La grange: Pierre Miserez, “A suivre” à perdre haleine
Une performance. Physique, mentale, la tête et les jambes, le coeur et les tripes. A suivre Pierre Miserez, on avait peine à ménager son souffle…
“Nous allons maintenant analyser le comique Pierre Miserez, qui a tragiquement terminé sa vie dans le home du Pré-aux-Boeufs”. Dans cette séquence “Séminaire pour le rire”, Miserez, pontifiant en prof parodique, résume en phrase l’essence de son spectacle: l’auto-dérision, la malice, une tendresse rieuse faisant de l’oeil à l’absurde, à la solitude et à la mort.
La petite vieille qui siffle ses deux déci de rouge, qui dit bonsoir et y’a jamais personne qui lui répond. Le 4ème âge parqué dans un home, “et si vous n’êtes pas content, vous n’avez qu’à partir, mille personnes y attendent pour mourir à votre place!”, traité comme une bande de demeurés par un animateur en train de prêtes les plombs.
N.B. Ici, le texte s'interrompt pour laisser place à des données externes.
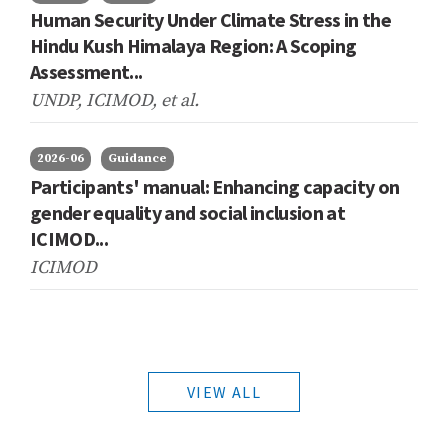
Human Security Under Climate Stress in the
Hindu Kush Himalaya Region: A Scoping
Assessment...
UNDP, ICIMOD,
et al.
2026-06
Guidance
Participants' manual: Enhancing capacity on
gender equality and social inclusion at
ICIMOD...
ICIMOD
VIEW ALL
Devant cette profonde tristesse, une salle pliée en deux: ça c’est du Miserez tout craché.
Le vertige de l’incertitude
De la loge à la scène, du théâtre à la vie, il va et vient, ressassant ses angoisses et ses incertitudes dans une vertigineuse psychanalyse. “Ma vie c’est toujours sur un fil, mais ça tient tant que j’ai des points d’appui”. Cette séquence – il faut la voir, elle est inénarrable – révèle du même coup le physique d’athlète de Miserez. Jongleur, accordéoniste, guitariste, chanteur, clown, acrobate et philosophe, il accomplit en une heure et demi un exploit sportif et poétique totalement souffrant.
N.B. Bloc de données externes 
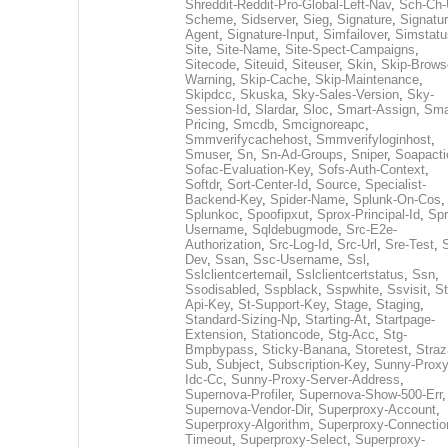
Shreddit-Reddit-Pro-Global-Left-Nav
,
Sch-Ch-
Scheme
,
Sidserver
,
Sieg
,
Signature
,
Signatur
Agent
,
Signature-Input
,
Simfailover
,
Simstatu
Site
,
Site-Name
,
Site-Spect-Campaigns
,
Sitecode
,
Siteuid
,
Siteuser
,
Skin
,
Skip-Brows
Warning
,
Skip-Cache
,
Skip-Maintenance
,
Skipdcc
,
Skuska
,
Sky-Sales-Version
,
Sky-
Session-Id
,
Slardar
,
Sloc
,
Smart-Assign
,
Sma
Pricing
,
Smcdb
,
Smcignoreapc
,
Smmverifycachehost
,
Smmverifyloginhost
,
Smuser
,
Sn
,
Sn-Ad-Groups
,
Sniper
,
Soapacti
Sofac-Evaluation-Key
,
Sofs-Auth-Context
,
Softdr
,
Sort-Center-Id
,
Source
,
Specialist-
Backend-Key
,
Spider-Name
,
Splunk-On-Cos
,
Splunkoc
,
Spoofipxut
,
Sprox-Principal-Id
,
Spr
Username
,
Sqldebugmode
,
Src-E2e-
Authorization
,
Src-Log-Id
,
Src-Url
,
Sre-Test
,
Dev
,
Ssan
,
Ssc-Username
,
Ssl
,
Sslclientcertemail
,
Sslclientcertstatus
,
Ssn
,
Ssodisabled
,
Sspblack
,
Sspwhite
,
Ssvisit
,
St
Api-Key
,
St-Support-Key
,
Stage
,
Staging
,
Standard-Sizing-Np
,
Starting-At
,
Startpage-
Extension
,
Stationcode
,
Stg-Acc
,
Stg-
Bmpbypass
,
Sticky-Banana
,
Storetest
,
Stra
Sub
,
Subject
,
Subscription-Key
,
Sunny-Proxy
Idc-Cc
,
Sunny-Proxy-Server-Address
,
Supernova-Profiler
,
Supernova-Show-500-Err
,
Supernova-Vendor-Dir
,
Superproxy-Account
,
Superproxy-Algorithm
,
Superproxy-Connectio
Timeout
,
Superproxy-Select
,
Superproxy-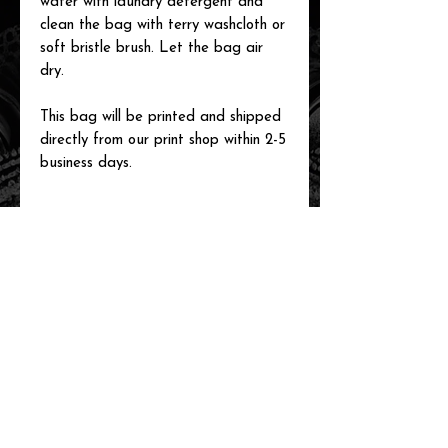
water with laundry detergent and
clean the bag with terry washcloth or
soft bristle brush. Let the bag air
dry.
This bag will be printed and shipped
directly from our print shop within 2-5
business days.
related items
new arrival!
new arrival!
Et puis, il joue sur la corde de l’absurde, il ne va jamais jusqu’au point de rupture: catharsis avec des sketches d’un burlesque à se rouler par terre. Tenez, cette chronique météo tout droit sortie du bistrot du coin, criante de vérité! Ou bien, ce retrait de permis de conduire, d’un authentique tout aussi flagrant, avec un Miserez un peu brumeux s’efforçant de corriger l’agent verbalisateur: ” Ivresse. deux s, SS! hélé. Je plaisante là, je suis un peu bourré…”
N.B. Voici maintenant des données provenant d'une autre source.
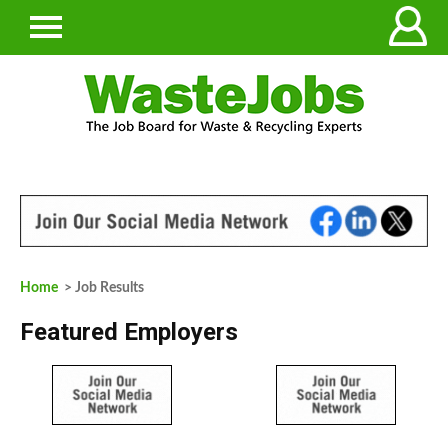
Home
> Job Results
Featured Employers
Après une telle équipée, il y avait de quoi être fatigué. Fatigant, ce monde, fatigant, ce public qui exige des rappels, fatigant de faire rire. Dieu est fatigué, son représentant est fatigué, les milliardaires sont fatigués, “le XXIème siècle sera le siècle de la fatigue ou ne sera pas.” Et quand on est fatigué, qu’est-ce qu’on fait? On va se coucher. “Allez! A suivre!”